Peggy Cooke, Fredericton

STEVE MAICH’S FASCINATION for numbers causes him to overlook the more important issues of quality of life. I witnessed the slow demise of three owner-operated drugstores in my former neighbourhood when a large drug chain opened on the same street. The big guy’s prices undercut the competition until they were gone. If we wanted competi-

tive prices, we had to drive out of the community. Maich speaks of the benefit to those earning under $10,000. That’s not Wal-Mart’s market. If it were, why then the hundreds of parking spaces around their outlets? The various analyses of Wal-Mart’s operations cited are generalities based on meaningless averages. Each proposal for a new outlet must be examined broadly on its own merits, how it affects the community, and not limited to the financial factors advocated in this article.

Raymond Peringer, Toronto

LOUD AND CLEAR

ANDREW POTTER in an otherwise interesting column beats the deafness metaphor to death (“Can one be authentic without being a snob?” Opinion, June 9). According to Potter, we are deaf to authentic prejudices, deaf to accents and deaf to narcissism. Of course he means that we are not aware of or are deliberately ignoring our prejudices and our own love of self. That may be true, but to anyone who has even a modicum of knowledge concerning deafness in modern society, using deafness as a metaphor for refusing to listen or lack of awareness is just plain silly. Deaf people don’t like to be used as a symbol for communication breakdown or ignorance. That view of deafness is at least 100 years out of date.
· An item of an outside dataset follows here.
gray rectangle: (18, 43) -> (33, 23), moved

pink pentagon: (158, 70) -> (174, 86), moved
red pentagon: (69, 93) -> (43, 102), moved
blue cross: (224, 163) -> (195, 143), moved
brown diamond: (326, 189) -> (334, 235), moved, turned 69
James C. MacDougall, Westmount, Que.

NUCLEAR REACTIONS

MACLEAN’S CONSIDERS it bad news (“Put up yer’ nukes,” Bad News, June 9) that former U.S. president and Nobel Peace Prize winner Jimmy Carter had the courage to state a longstanding historical truth—that Israel possesses a significant number of nuclear weapons. The Israeli nuclear program dates back to the inception of the state of Israel under founding prime minister Ben Gurion in reaction to the Nazi genocide of the European Jewish population. This was long before any other states in the Mideast region even considered developing nuclear weapons. Predictably the Israeli nuclear weapons program threatened

its neighbours and, in a similarly misguided effort at defence, led to the eventual consideration of some of these states to develop nuclear weapons of their own. The Israeli nuclear weapons project is called the Samson Option, based on a Biblical story in which a man destroys himself in order to destroy others who he perceives to be his enemies, not unlike the illogic of suicide bombing and the all-out destruction of nuclear war.

Dr. Mark Leith, Canadian Physicians for Global Survival, Toronto

CONSIDERING the way things have gone since the U.S. cut Hans Blix off at the knees, I think it would be more apropos to say, “It’s never a good sign when the United States stops co-operating with UN weapons inspectors.” Rogue states have nothing on the U.S. when it comes to creating instability and insecurity in the modern world.

Graham Way, Gibsons, B.C.

WHAT A JERK!

SCOTT FESCHUK’S latest attempt to be funny goes beyond anything I have ever seen (“A guide to Charlie Sheen’s, er, newest scandal,” Opinion, June 9). He has gone from unfunny to disgusting. We all know what a jerk Charlie Sheen is, we don’t need reminding.

Patsy Latham, Viera, Fla.

IN PASSING

Mel Ferrer, 90, actor. His career was intertwined with that of Audrey Hepburn, to whom he was married for 14 years. He starred in films with her, among them War and Peace, and directed or produced many of her hits, including 1959’s Green Mansions and the 1967 hit Wait Until Dark. Among Ferrer’s other films were Lili and The Sun Also Rises.

Jim McKay, 86, sportscaster. As the host of ABC’s Wide World of Sports between 1961 and 1998, he made his weekly introduction, “the thrill of victory and the agony of defeat,” an iconic phrase. The show required McKay to cover everything from demolition derbies to badminton. At the 1972 Munich Olympics he stayed on the air for 16 hours, broadcasting news of the Israeli athletes’ massacre.